Why Doctors Don’t Like to Send You Test Results.

 Recently I  read an article in the NY Times by Elisabeth Rosenthal. She’s the same author of the enlightening article “My doctor charged me $117,000 and all I got was this lousy hospital gown” That may not have been the exact title of the article.

Following that article she wrote a follow-up about the long and difficult ordeal it was to obtain medical records for the original article,  and how silly this seems in this modern technology age. Indeed, if Netflix can beam movies directly to your google glasses, why wouldn’t healthcare providers and facilities be able get  them to you nearly as quickly.
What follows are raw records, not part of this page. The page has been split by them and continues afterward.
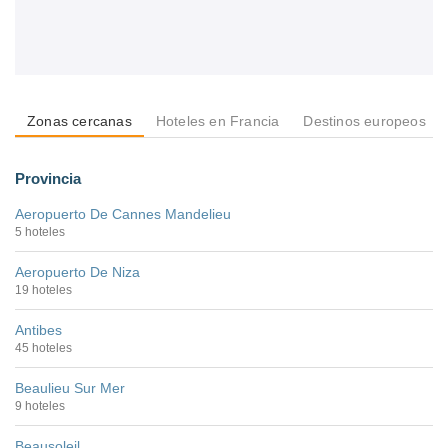
Zonas cercanas
Hoteles en Francia
Destinos europeos
Provincia
Aeropuerto De Cannes Mandelieu
5 hoteles
Aeropuerto De Niza
19 hoteles
Antibes
45 hoteles
Beaulieu Sur Mer
9 hoteles
Beausoleil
In this she asks a profound and important question that requires a nuanced, intelligent, well researched answer. This she did not not provide.  Instead she, in my opinion,  callously and cynically took the low road in positing that physicians are money grubbing, greedy bastards who hoard the medical records of their patients in order to keep them coming back. Furthermore, she states, we do so while hiding behind a feigned wall of privacy concerns.

Ms. Rosenthal  makes these bold statements on the basis that they must be factual because a Harvard Law professor told her so.

And who knows more about medicine than lawyers, right?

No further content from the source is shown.